== EXERCISE ==
Work out the count of lines in the material where the string "time" shows up, and reply with it alone.

== RECORD SET ==
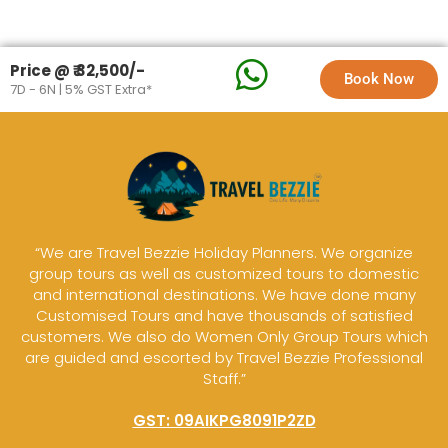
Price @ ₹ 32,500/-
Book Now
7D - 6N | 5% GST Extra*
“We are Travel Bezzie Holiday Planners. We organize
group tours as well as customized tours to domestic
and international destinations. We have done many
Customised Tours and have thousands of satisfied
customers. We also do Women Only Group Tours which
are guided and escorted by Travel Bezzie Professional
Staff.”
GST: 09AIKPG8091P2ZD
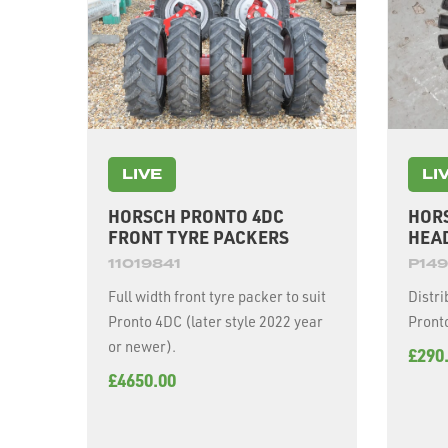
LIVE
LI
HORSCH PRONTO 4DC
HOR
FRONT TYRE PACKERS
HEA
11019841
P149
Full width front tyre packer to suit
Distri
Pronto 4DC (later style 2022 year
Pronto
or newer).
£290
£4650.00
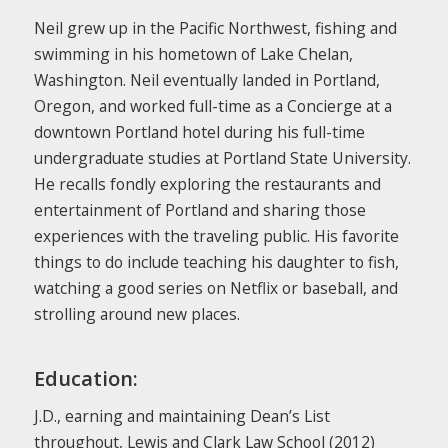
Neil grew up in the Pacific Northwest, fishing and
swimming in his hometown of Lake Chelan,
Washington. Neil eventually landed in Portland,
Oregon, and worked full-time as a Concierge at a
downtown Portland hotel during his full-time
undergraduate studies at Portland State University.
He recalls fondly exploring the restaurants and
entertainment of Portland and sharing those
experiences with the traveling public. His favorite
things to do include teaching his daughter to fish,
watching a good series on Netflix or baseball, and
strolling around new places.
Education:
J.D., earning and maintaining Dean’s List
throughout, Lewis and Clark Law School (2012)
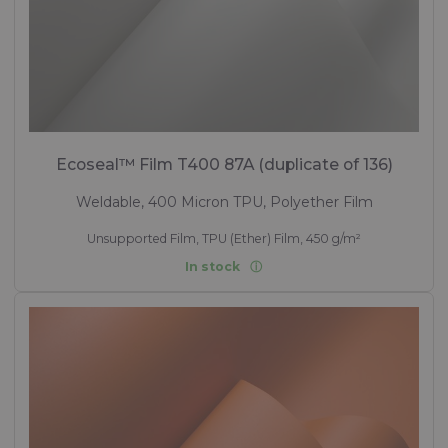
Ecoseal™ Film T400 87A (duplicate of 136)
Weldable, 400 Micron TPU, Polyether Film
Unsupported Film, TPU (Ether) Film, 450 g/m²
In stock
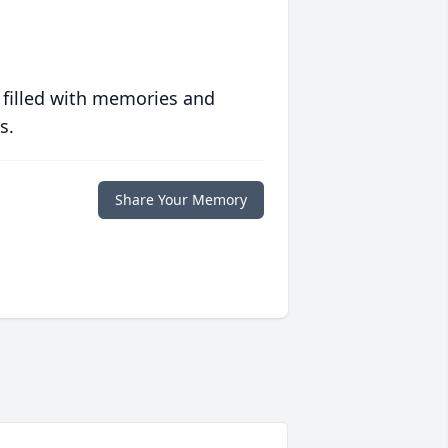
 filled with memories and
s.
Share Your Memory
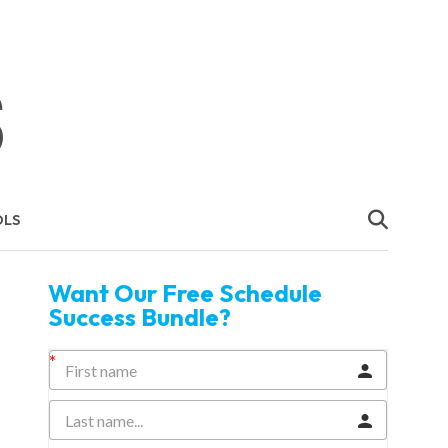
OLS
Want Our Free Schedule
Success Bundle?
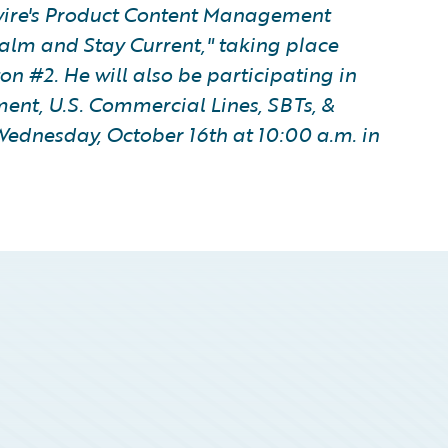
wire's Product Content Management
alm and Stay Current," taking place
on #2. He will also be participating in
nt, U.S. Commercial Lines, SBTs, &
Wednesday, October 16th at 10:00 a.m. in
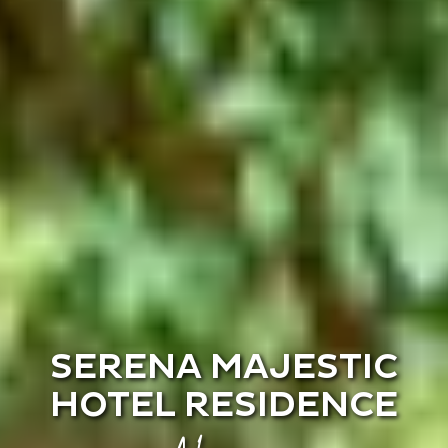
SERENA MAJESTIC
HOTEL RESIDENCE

== RESULT OF THIS EXERCISE ==
2